Most descriptions of fruit intake make reference to the seasonal availability that creates periods of variable risk of hypovitaminosis A. The increase in provitamin A intake attributable to the mango season in regions of Brazil confounded the evaluation of the impact of a prophylaxis programme in the same region [69]. In the Taita Hills in Kenya, papaya is available year-round, whereas most fruits are limited to the period between March and August [61]. This is a pat tern similar to that observed in south-eastern regions of Ghana [14]. Seasonal variation is also evident in the Gambia, where the mango season coincides with the season for red palm oil [32]. In contrast, in the United States consumption of specific raw fruits is seasonal but the availability of canned and dried fruit allows for year-round consumption [51].

Economic considerations

In Java, it has been observed that fruit intake is more frequent among women in higher income groups [28]. Similarly, in Hyderabad, India, tomatoes are considered a prestige food and are eaten more frequently by the wealthier segments of the population [54]. In Iran fruits are consumed in low quantities because of economic restraints [58]. In contrast, children who gather wild fruits in the Taita Hills in Kenya are able to eat these as an alternative to the high-priced commercial snack foods available on the school compounds [61].

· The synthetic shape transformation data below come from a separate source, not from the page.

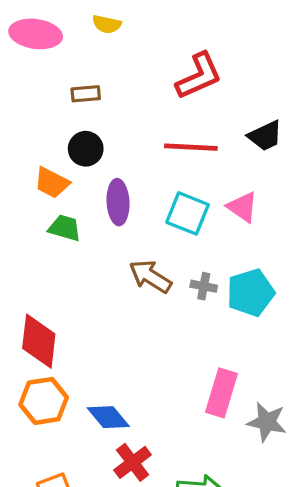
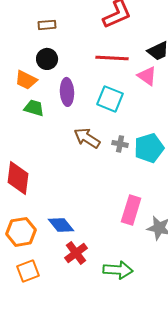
pink triangle: (243, 207) -> (147, 76), moved
orange hexagon: (44, 401) -> (21, 232), moved

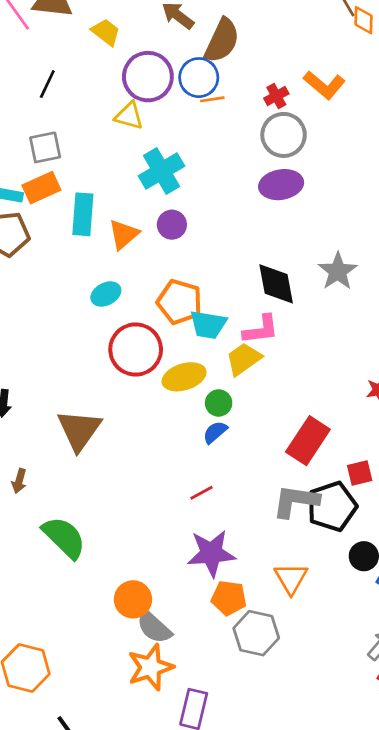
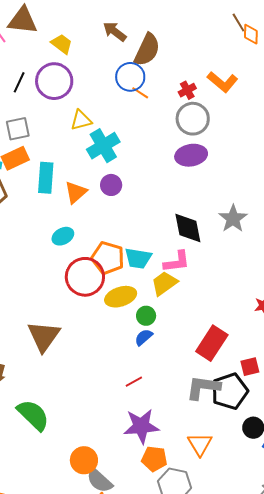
purple circle: (148, 77) -> (54, 81), moved
orange line: (212, 99) -> (140, 93), turned 42
yellow triangle: (129, 116) -> (81, 120), moved, turned -30
orange pentagon: (179, 302) -> (108, 258), moved

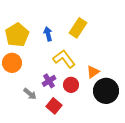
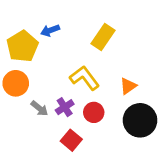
blue arrow: (48, 34) -> (50, 30), moved, turned -96
orange triangle: (93, 72) -> (128, 86), moved
gray arrow: (30, 94) -> (40, 108), moved

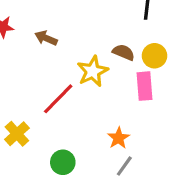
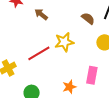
brown semicircle: (124, 52) -> (88, 18), moved
pink rectangle: (145, 86) -> (92, 75), moved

Plants with vitamin A stores

Inclusion in the diet

Most roots and tubers are devoid of carotenoid activity, so it is very difficult to identify dietary beliefs and practices in the literature that affect provitamin A intake. Plant storage organs have classically been singled out in nutrition and anthropological studies for their dietary protein and energy contribution to the diet, with little emphasis on their potential contribution to provitamin A intake. In view of these limitations, dietary beliefs and practices related to plant storage organs are probably underrepresented in this literature review.

Plant storage organs are of importance to numerous African societies, and many different methods of preparation are observed [13]. The most common methods of preparation among groups in the Zambezian woodland region are boiling and roasting over an open fire. In the New Guinea highlands, sweet potatoes are the staple food, but "strong" tasting species are not introduced into the diet of children until they are two years old [43]. Species of the squash family are also documented dietary items, but they are seasonal in availability and consumption. In Hyderabad, India, tubers are the least consumed of all plant foods, but of these sweet potatoes are the most popular [54].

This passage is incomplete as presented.